Wednesday, August 6, 2008

c/c++: embed binary data into elf

It's great idea when you store program data somewhere outside the binary.
It can be modified for changing program's behaivior or for rebranding.

But sometimes you want to keep some data immutable, hidden into executable binary.

This can be help sections. If you don't want to have smth like

void
usage (status)
     int status;
{
  fprintf (status ? stderr : stdout, "\
Usage: %s [-nV] [--quiet] [--silent] [--version] [-e script]\n\
        [-f script-file] [--expression=script] [--file=script-file] [file...]\n",
       myname);
  exit (status);
}
and don't want this help section be stored in the separate file.You can simply embed binary data into your executable.

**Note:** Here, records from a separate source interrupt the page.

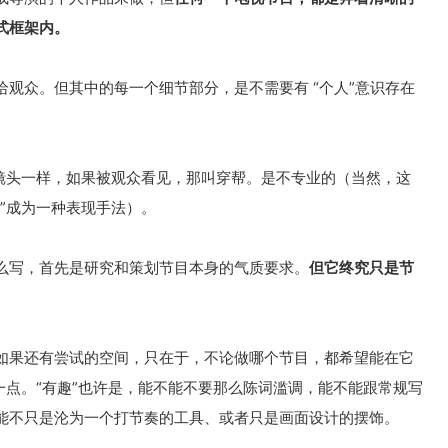
式框架内。
观众。但其中的每一个细节部分，是不需要有 “个人”意识存在
摄镜头一样，如果被观众看见，那叫穿帮。是不专业的（当然，这
”成为一种表现手法）。
么写，首先是研究和策划节目本身的气质要求。
但它终究只是节
如果还有尝试的空间，只在于，不论做哪个节目，都希望能在它
一点。“有趣”也许是，能不能不要那么陈词滥调，能不能跟常规写
能不只是沦为一个打节奏的工具、或者只是画面设计的摆饰。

Consider you have data.txt:
$cat data.txt 
data file
You have to convert it to elf.
I know two ways:
  • use linker:

    ld -r -b binary -o data.o data.txt
  • use objcopy:

    objcopy -I binary -O elf32-i386 --binary-architecture i386 data.txt data.o

Both of these commands produce elf:
$readelf -a data.o 
ELF Header:
  Magic:   7f 45 4c 46 01 01 01 00 00 00 00 00 00 00 00 00 
  Class:                             ELF32
  Data:                              2's complement, little endian
  Version:                           1 (current)
  OS/ABI:                            UNIX - System V
  ABI Version:                       0
  Type:                              REL (Relocatable file)
  Machine:                           Intel 80386
  Version:                           0x1
  Entry point address:               0x0
  Start of program headers:          0 (bytes into file)
  Start of section headers:          96 (bytes into file)
  Flags:                             0x0
  Size of this header:               52 (bytes)
  Size of program headers:           0 (bytes)
  Number of program headers:         0
  Size of section headers:           40 (bytes)
  Number of section headers:         5
  Section header string table index: 2

Section Headers:
  [Nr] Name              Type            Addr     Off    Size   ES Flg Lk Inf Al
  [ 0]                   NULL            00000000 000000 000000 00      0   0  0
  [ 1] .data             PROGBITS        00000000 000034 00000a 00  WA  0   0  1
  [ 2] .shstrtab         STRTAB          00000000 00003e 000021 00      0   0  1
  [ 3] .symtab           SYMTAB          00000000 000128 000050 10      4   2  4
  [ 4] .strtab           STRTAB          00000000 000178 000043 00      0   0  1
Key to Flags:
  W (write), A (alloc), X (execute), M (merge), S (strings)
  I (info), L (link order), G (group), x (unknown)
  O (extra OS processing required) o (OS specific), p (processor specific)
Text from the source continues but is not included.